Ell, wie so typisch für weibliche Figuren in Supernatural, überlebt das Ganze nicht, genauso wenig wie Balthazar, dem Castiel wegen seines Verrats ein Messer in den Rücken rammt. Castiel selbst bekommt das Engel tötende Messer von Sam in seinen Rücken gestoßen; es vermag aber nichts mehr auszurichten: Supernaturals Suche nach Gott hat ihr Ende gefunden. Cas: „I am not an angel any more. I am your new God, a better one!“ Die Macht glänzt in seinen Augen und macht ihn gleichzeitig blind für die ihm Nahestehenden. „You cannot imagine how it feels… they’re all inside me…“ Er steht an diesem Punkt über allen, über den Freunden und über der Familie.
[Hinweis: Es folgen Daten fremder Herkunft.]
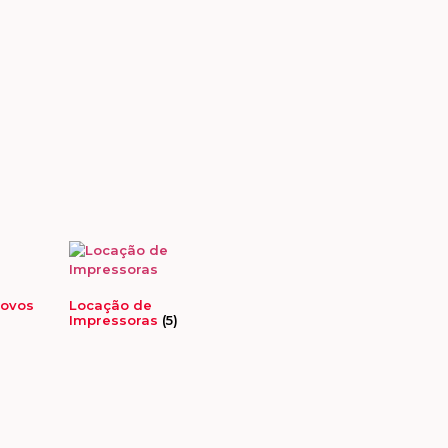
novos
Locação de
Impressoras
(5)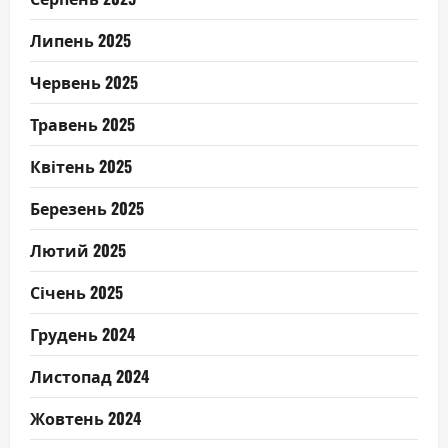
Липень 2025
Червень 2025
Травень 2025
Квітень 2025
Березень 2025
Лютий 2025
Січень 2025
Грудень 2024
Листопад 2024
Жовтень 2024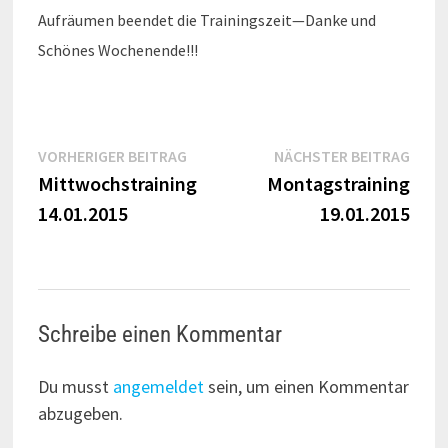
ARCHIV
Juni 2026
April 2026
Dezember 2025
August 2025
Juni 2025
Dezember 2024
November 2024
August 2024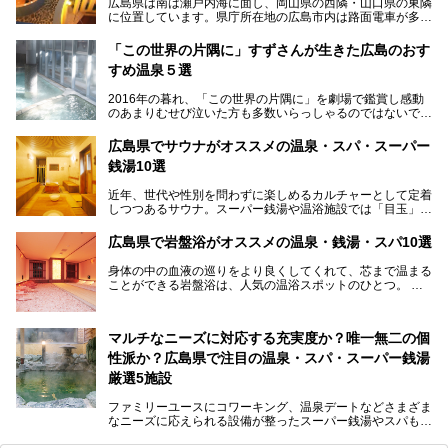
広島県は南は瀬戸内海に面し、岡山県の西隣・山口県の東隣
に位置しています。県庁所在地の広島市内は路面電車が多数
走る風景でも知られています。
厳島神社と原爆ドームの2つの世界文化遺産があり、年間を
「この世界の片隅に」すずさんが生きた広島のおす
通して多数の観光客が訪れます。工業都市として栄えた呉市
すめ温泉５選
や、坂の町・尾道市など、ゆっくり訪れたい町や観光スポッ
トがいっぱいの魅力的な県です。全国生産量1位のかきやレ
2016年の暮れ、「この世界の片隅に」を劇場で鑑賞し感動
モン、全国にファンが多い広島風お好み焼きなどのグルメも
のあまりむせび泣いた方も多数いらっしゃるのではないでし
充実。
ょうか。
温泉施設も多彩です。今回は、広島県でおすすめのスーパー
あの夏のヒロシマを生きた主人公すずさんの笑顔が、今もど
銭湯をご紹介します。
広島県でサウナがオススメの温泉・スパ・スーパー
こかに輝きつづけていることをふと思い浮かべます。
銭湯10選
そんな映画の舞台となった広島県呉市を中心に、広島のおす
すめ温泉施設をご紹介します！
近年、世代や性別を問わずに楽しめるカルチャーとして定着
しつつあるサウナ。スーパー銭湯や温浴施設では「目玉」と
して積極的にアピールしているお店も数多くあります。じん
わりと身体の内部を温めて発汗を促すサウナは、リフレッシ
広島県で岩盤浴がオススメの温泉・銭湯・スパ10選
ュ効果はもちろん、代謝が高まり健康や美容にも良い影響が
期待されます。今回はそんなサウナにこだわった、広島県内
身体の中の血液の巡りをより良くしてくれて、芯まで温まる
のオススメ温泉・銭湯・スパ10ヶ所を紹介させていただき
ことができる岩盤浴は、人気の温浴スポットのひとつ。
ます。
いつもよりも疲れた時や、心身共に癒されたい時にはおすす
めの場所です。
ここでは、温泉や銭湯と一緒に岩盤浴が楽しむことができ
マルチなニーズに対応する充実度か？唯一無二の個
る、広島県でオススメの温泉・銭湯・スパをご紹介していき
ます！
性派か？広島県で注目の温泉・スパ・スーパー銭湯
厳選5施設
ファミリーユースにコワーキング、温泉デートなどさまざま
なニーズに応えられる設備が整ったスーパー銭湯やスパも、
テーマに沿った世界観や息をのむようなオーシャンビューと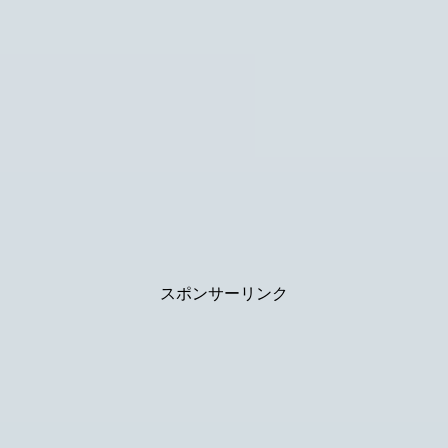
スポンサーリンク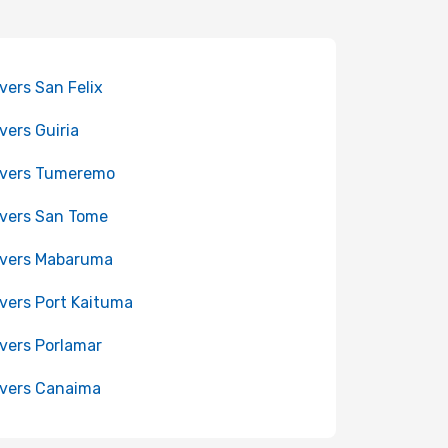
 vers San Felix
 vers Guiria
 vers Tumeremo
 vers San Tome
 vers Mabaruma
 vers Port Kaituma
 vers Porlamar
 vers Canaima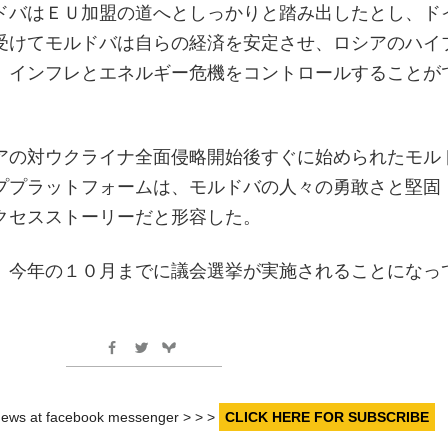
ドバはＥＵ加盟の道へとしっかりと踏み出したとし、ド
受けてモルドバは自らの経済を安定させ、ロシアのハイ
、インフレとエネルギー危機をコントロールすることが
。
アの対ウクライナ全面侵略開始後すぐに始められたモル
ププラットフォームは、モルドバの人々の勇敢さと堅固
クセスストーリーだと形容した。
、今年の１０月までに議会選挙が実施されることになっ
r news at facebook messenger > > >
CLICK HERE FOR SUBSCRIBE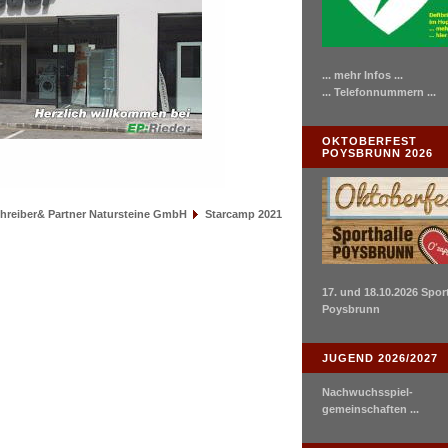
... mehr Infos ...
... Telefonnummern ...
OKTOBERFEST
POYSBRUNN 2026
hreiber& Partner Natursteine GmbH
Starcamp 2021
17. und 18.10.2026 Spor
Poysbrunn
JUGEND 2026/2027
Nachwuchsspiel-
gemeinschaften ...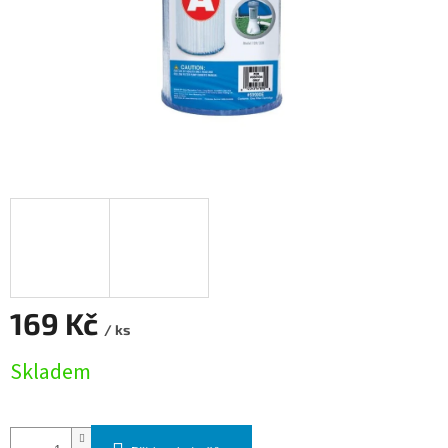
169 Kč
/ ks
Měrná cena:
Skladem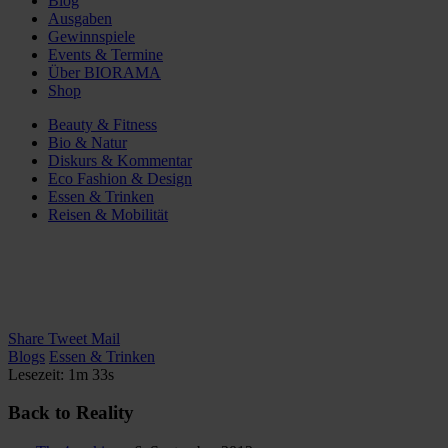
Blog
Ausgaben
Gewinnspiele
Events & Termine
Über BIORAMA
Shop
Beauty & Fitness
Bio & Natur
Diskurs & Kommentar
Eco Fashion & Design
Essen & Trinken
Reisen & Mobilität
Share
Tweet
Mail
Blogs
Essen & Trinken
Lesezeit: 1m 33s
Back to Reality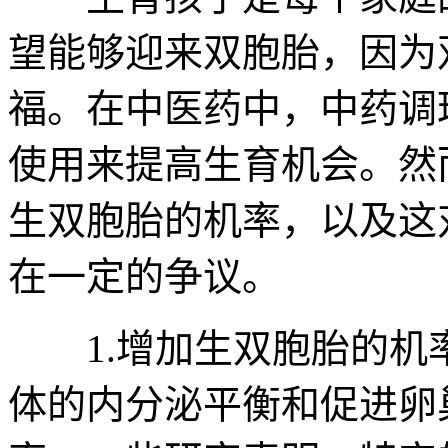
望能够迎来双胞胎，因为
福。在中医药中，中药调
使用来提高生育机会。然
生双胞胎的机率，以及这
在一定的争议。
1.增加生双胞胎的机
体的内分泌平衡和促进卵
So fordert er Dean, Sam und Bobby auf, sich vor ihm zu verneigen, niederzuknien, ihm ihre Liebe zu schwören – oder sie würden ausgelöscht. Dean darf ihm seine Liebe nicht länger verweigern, er muss sie ihm gewährleisten – aber ist eine solche Liebe der Pflicht wirklich dieselbe wie die Liebe, die Dean seinem Wahlbruder freiwillig gab?